4. ‘A Cruel Romance’ (1984)

Based on the 19th-century classic Russian play, “Without a Dowry,” by Alexander Ostrovsky, the movie tells the tragic story of a poor young woman who is in love with a man who is also not indifferent to her but who chooses to marry a rich woman. The protagonist becomes desperate when she understands that she cannot be with the one she loves. Meanwhile, a local rich man proposes her to be his mistress, and she is inclined to agree given her circumstances. However, she is killed by a jealous and pathetic man who she agrees to marry in order to avenge her lover. Before dying she thanks her killer as he allegedly saved her from a fate that would make her miserable.

Actor and director Nikita Mikhalkov, who played the protagonist’s lover in this tense psychological drama, claimed that she was not a victim of a calculated seducer but of the “width of his soul.” There’s a lot of gypsy music in the movie that according to its director “creates the strain that our ancestors loved so much.” The film has a lot of passion and soul-searching.

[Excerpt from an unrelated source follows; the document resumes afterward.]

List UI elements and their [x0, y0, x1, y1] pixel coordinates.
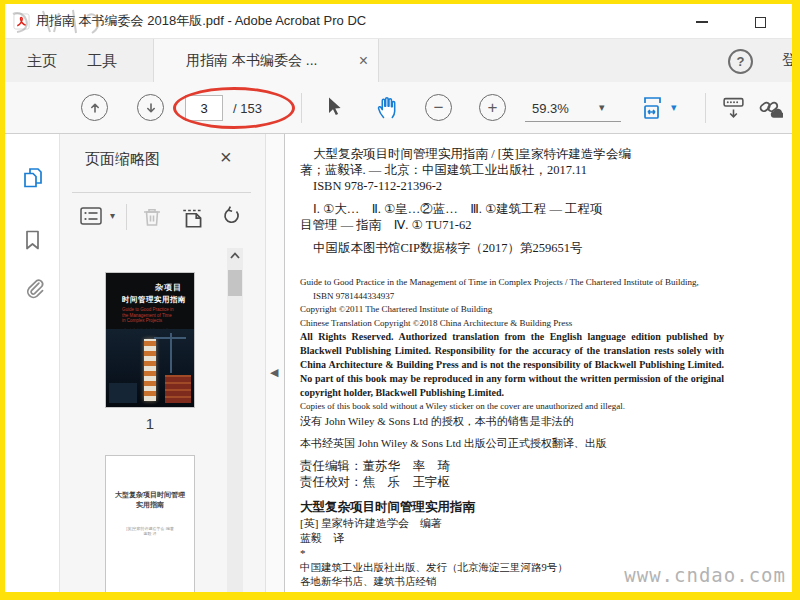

5. ‘My Affectionate and Tender Beast’ (1978)

This is another story of an unhappy beautiful young woman. She is poor and oscillates between love and security while getting involved with three men who live near her. She gets married with one, becomes romantically involved with the other and confesses her love to the third. The psychological complexity of the situation is seen in the most famous scene where she is dancing with her new husband, while recalling the time with her lover crying and smiling at the same time. It predictably ends when she is killed by one of the men. The movie is based on Anton Chekhov’s play “The Shooting Party.”

The memorable melody from the dancing scene was composed by Evgeniy Doga, a Soviet Moldavian composer. They say that even US President Ronald Reagan liked this immensely popular melody, although it’s not clear how he came across it. Some Russian media claim he called it his “favorite modern melody” (link in Russian).

6. ‘Moscow does not Believe in Tears’ (1980)

Surprisingly, Reagan also has something to do with this movie too. They say he watched the film several times before meeting Soviet leader Mikhail Gorbachev in order to understand better the Russian soul.

The Oscar-winning movie is a story of three girlfriends. One of them, the main character Katerina, is determined to build a career and enter university. Another one sees life in Moscow as a big lottery, while the third one works as a painter at a construction site and marries a fellow worker. Against all odds, Katerina forges a spectacular career and finds true love, who was played by the same actor as the lover of Veronica from “Cranes are Flying”, Alexey Batalov. Not only Reagan saw the movie several times; millions of Russians did the same, obviously finding something appealing in Katerina and the other characters.

7. Brother (1997)

This crime drama by director Alexey Balabanov has cult status in Russia. The sequel, Brother-2, probably was even more popular. “Brother” tells the story of a young man, Danila, who recently served in the military and then came to St. Petersburg to stay with his brother. The latter turned out to be a hit man, and involves the protagonist in his crimes. Later, he betrays Danila, who nevertheless forgives his brother, sentimentally reminding him about the time of their childhood.

Danila is seen as a person driven by ideals of justice and who helps those in need. However, he is also a tough guy who easily resorts to violence to uphold his beliefs, and sees no problem in killing.